Make your own Biodiesel Part 2
Brain Latham a édité cette page il y a 1 mois


Anybody can make biodiesel. It's simple, you can make it in your kitchen-- and it's BETTER than the petro-diesel fuel the big oil business offer you. Your diesel motor will run much better and last longer on your home-made fuel, and it's much cleaner-- better for the environment and much better for health.

If you make it from used cooking oil it's not only low-cost however you'll be recycling a frustrating waste product. Most importantly is the GREAT sensation of freedom, self-reliance and empowerment it will provide you. Here's how to do it-- everything you need to know.

Straight vegetable oil fuel (SVO) systems can be a tidy, effective and cost-effective alternative. Unlike biodiesel, with SVO you have to modify the engine. The very best way is to fit a professional singletank SVO system with replacement injectors and glowplugs optimised for veg-oil, as well as fuel heating.
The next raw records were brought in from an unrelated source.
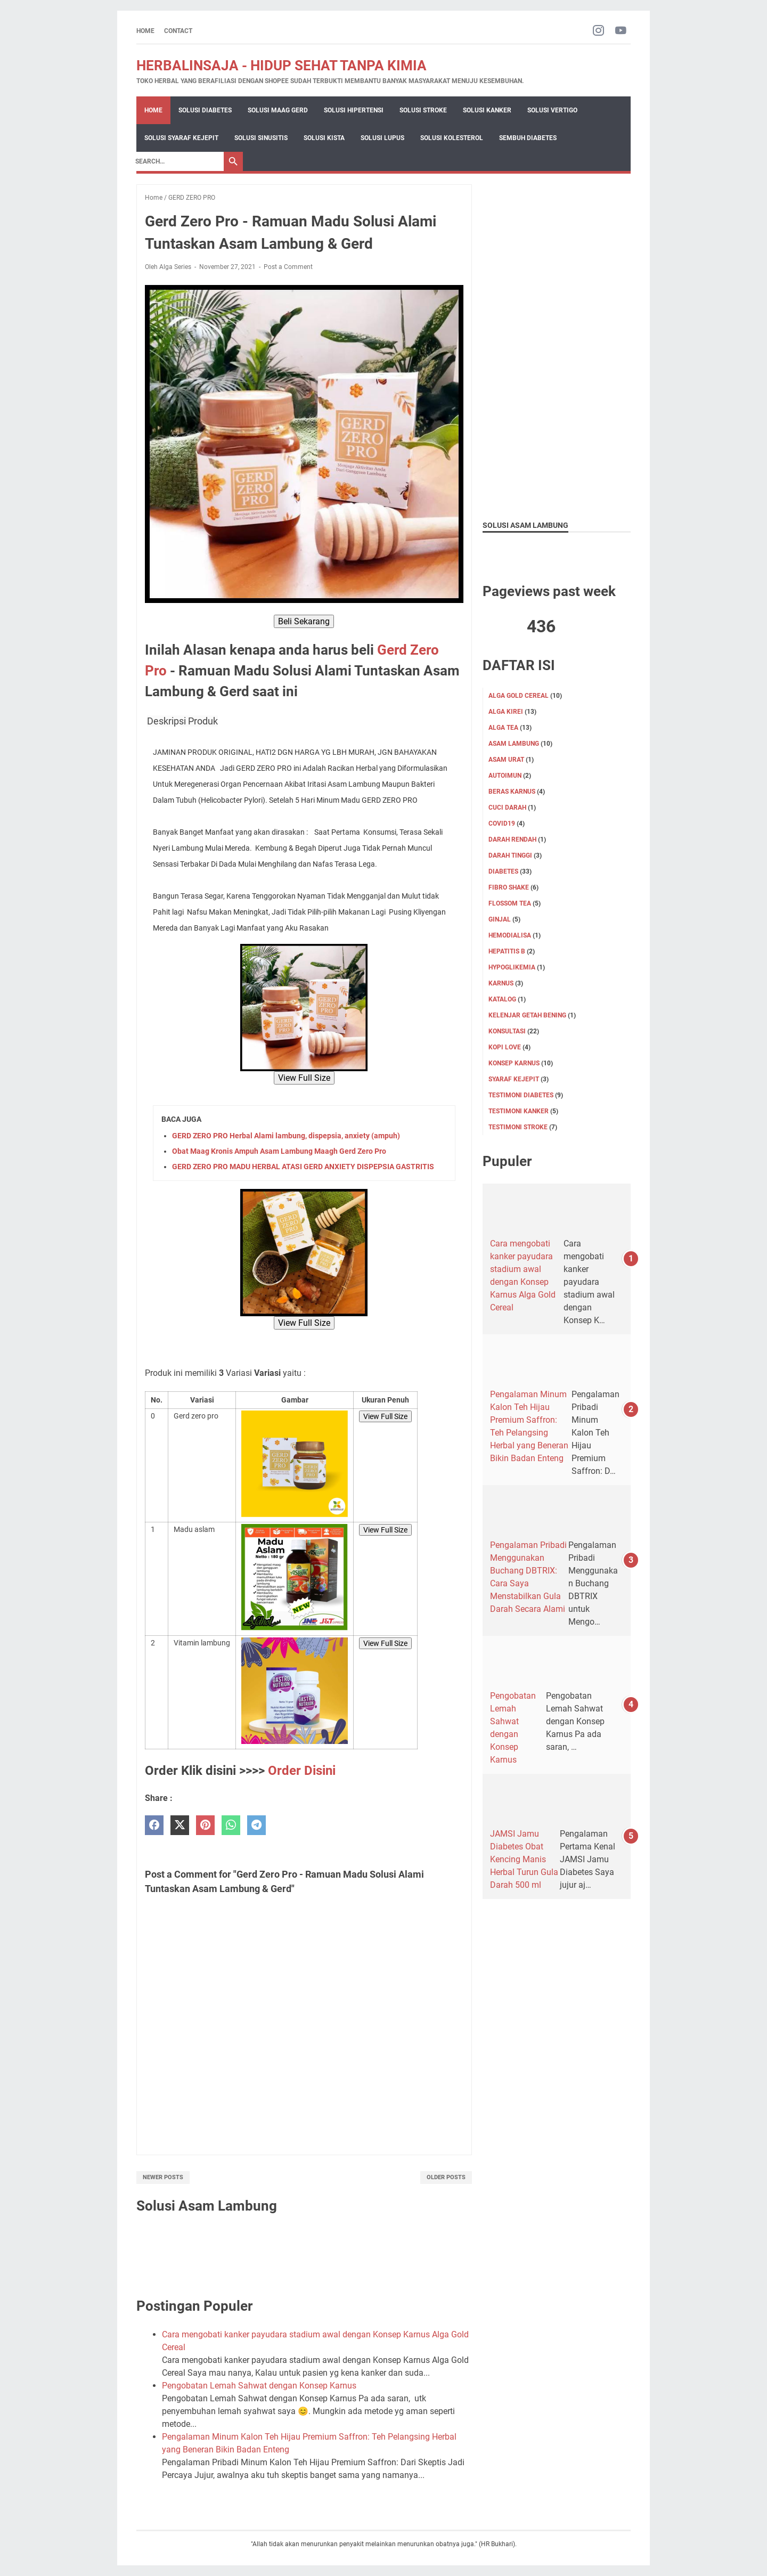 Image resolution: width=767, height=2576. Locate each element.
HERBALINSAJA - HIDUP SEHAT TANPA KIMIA (281, 66)
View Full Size (304, 1078)
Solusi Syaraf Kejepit (181, 138)
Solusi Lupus (382, 138)
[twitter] (179, 1825)
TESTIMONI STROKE (518, 1127)
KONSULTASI (507, 1031)
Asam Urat (506, 759)
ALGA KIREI (505, 711)
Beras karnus (511, 791)
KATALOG (502, 999)
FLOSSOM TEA (509, 903)
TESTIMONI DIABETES (520, 1095)
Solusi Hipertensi (354, 110)
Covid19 (501, 823)
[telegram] (256, 1825)
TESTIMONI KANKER (518, 1111)
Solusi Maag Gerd (278, 110)
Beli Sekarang (304, 621)
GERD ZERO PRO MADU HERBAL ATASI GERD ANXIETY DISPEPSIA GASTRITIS (303, 1166)
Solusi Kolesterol (451, 138)
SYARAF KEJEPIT (513, 1079)
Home (145, 31)
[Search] (177, 161)
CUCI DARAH (507, 807)
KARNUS (500, 983)
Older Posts (446, 2177)
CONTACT (178, 31)
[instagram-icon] (598, 31)
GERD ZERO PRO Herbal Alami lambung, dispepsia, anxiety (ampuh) (286, 1135)
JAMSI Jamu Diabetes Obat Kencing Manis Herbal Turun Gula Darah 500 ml (524, 1859)
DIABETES (503, 871)
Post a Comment (288, 267)
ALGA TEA (503, 727)
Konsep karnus (514, 1063)
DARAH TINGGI (510, 855)
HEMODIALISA (509, 935)
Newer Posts (163, 2177)
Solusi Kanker (487, 110)
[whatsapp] (231, 1825)
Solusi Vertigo (552, 110)
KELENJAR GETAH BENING (527, 1015)
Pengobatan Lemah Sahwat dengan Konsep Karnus (259, 2386)
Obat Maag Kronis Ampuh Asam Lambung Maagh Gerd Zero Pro (279, 1151)
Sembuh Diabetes (528, 138)
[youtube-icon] (621, 31)
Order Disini (302, 1770)
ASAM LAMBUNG (513, 743)
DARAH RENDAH (512, 839)
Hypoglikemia (511, 967)
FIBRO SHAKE (508, 887)
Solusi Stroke (423, 110)
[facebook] (154, 1825)
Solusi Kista (324, 138)
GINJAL (499, 919)
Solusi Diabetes (205, 110)
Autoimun (504, 775)
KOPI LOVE (504, 1047)
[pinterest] (205, 1825)
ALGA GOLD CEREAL (518, 695)
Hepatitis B (506, 951)
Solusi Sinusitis (261, 138)
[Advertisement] (557, 344) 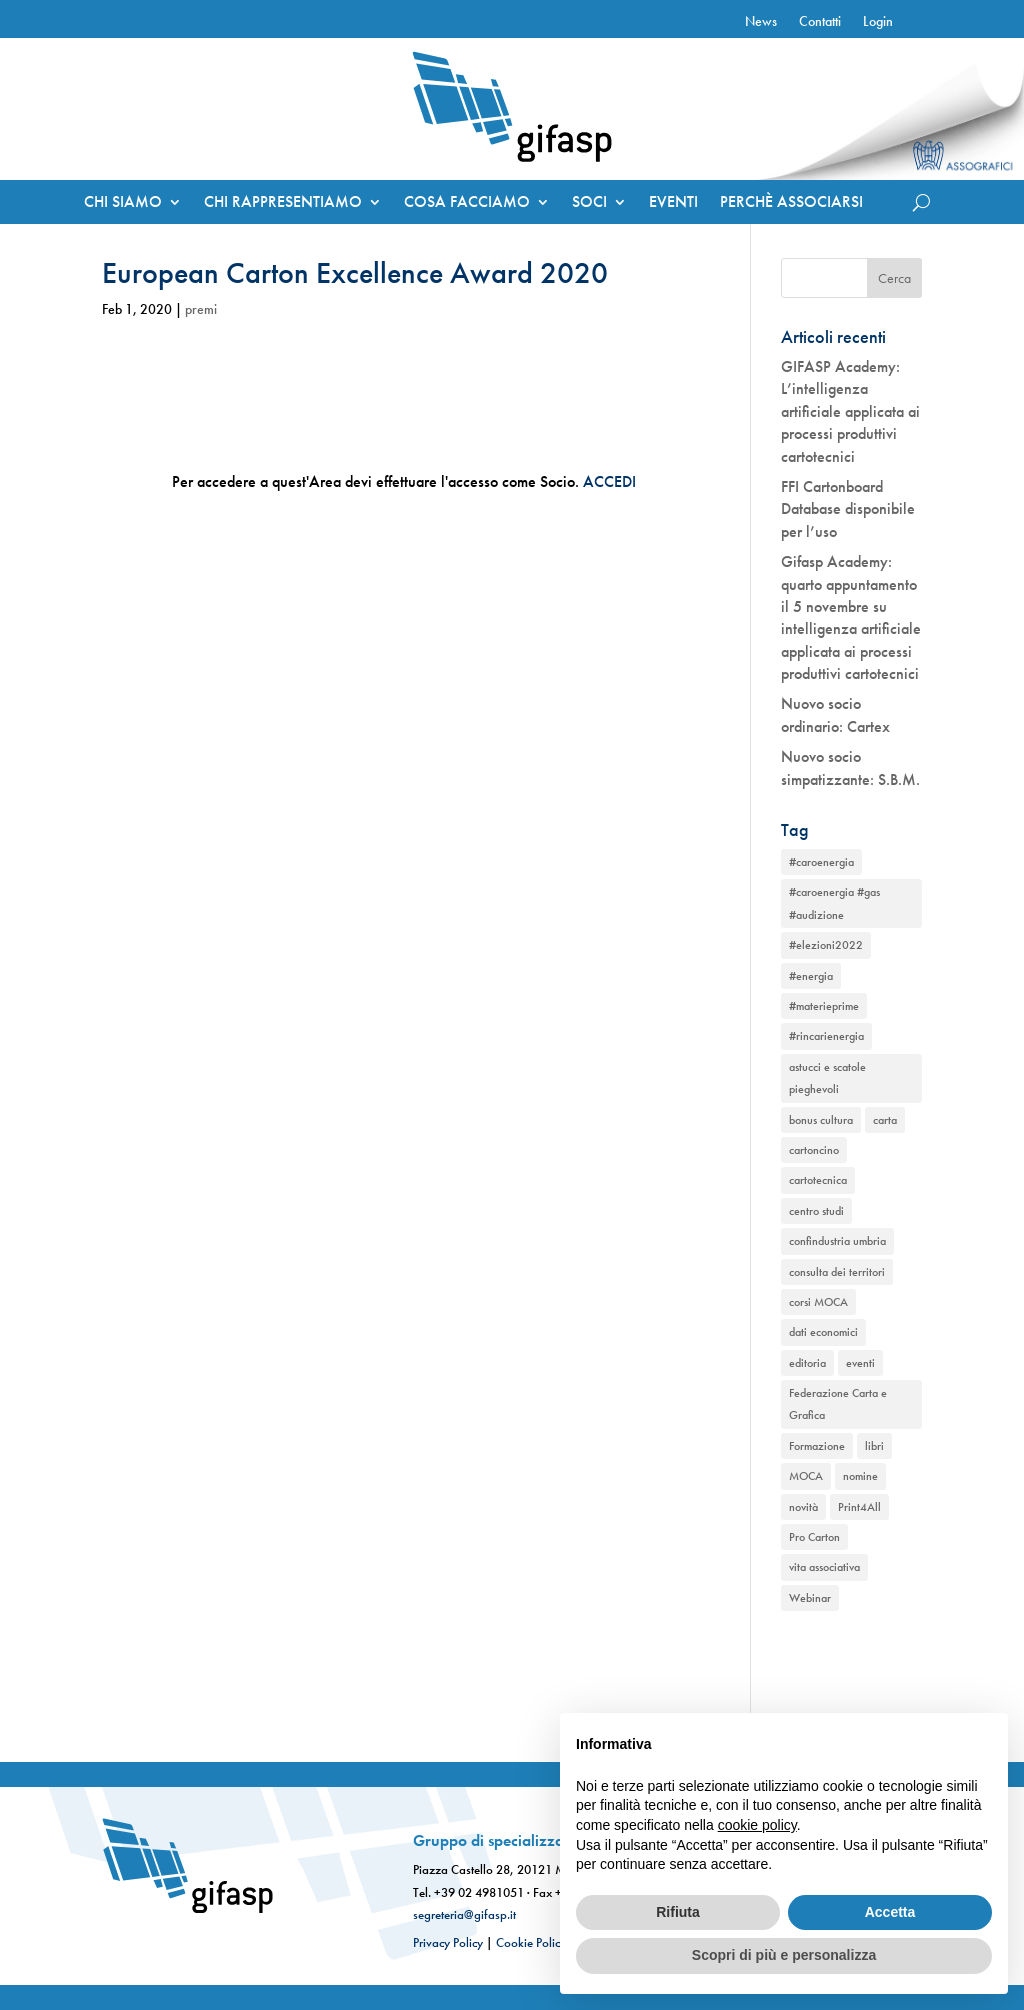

With the German Elsbett single-tank SVO system for example you can utilize petro-diesel, biodiesel or SVO, in any combination. Just begin up and go, stop and change off, like any other vehicle. Journey to Forever's Toyota TownAce van uses an Elsbett single-tank system. More

There are also two-tank SVO systems which pre-heat the oil to make it thinner. You need to start the engine on ordinary petroleum diesel or biodiesel in one tank and after that change to SVO in the other tank when the veg-oil is hot enough, and switch back to petro- or biodiesel before you stop the engine, or you'll coke up the injectors.

More info on straight grease systems in my blog site.

3. Biodiesel or SVO?

Biodiesel has some clear advantages over SVO: it operates in any diesel, with no conversion or modifications to the engine or the fuel system-- just put it in and go. It likewise has better cold-weather homes than SVO (but not as good as petro-diesel-- see Using biodiesel in winter). Unlike SVO,

it's backed by many long-term tests in numerous nations, including countless miles on the roadway.

Biodiesel is a tidy, safe, ready-to-use, alternative fuel, whereas it's to say that lots of SVO systems are still speculative and need further development.

On the other hand, biodiesel can be more costly, depending just how much you make, what you make it from and whether you're comparing it with new oil or utilized oil (and depending upon where you live). And unlike SVO, it has to be processed initially.

But the big and rapidly growing worldwide band of homebrewers do not mind-- they make a supply weekly or when a month and soon get utilized to it. Many have actually been doing it for years.

Anyway you need to process SVO too, specifically WVO (waste veggie oil, utilized, prepared), which many individuals with SVO systems use because it's inexpensive or complimentary for the taking. With WVO food particles and pollutants and water must be removed, and it probably needs to be deacidified too. Biodieselers say, "If I'm going to have to do all that I may also make biodiesel rather." But SVO types belittle that-- it's much less processing than making biodiesel, they say. To each his own.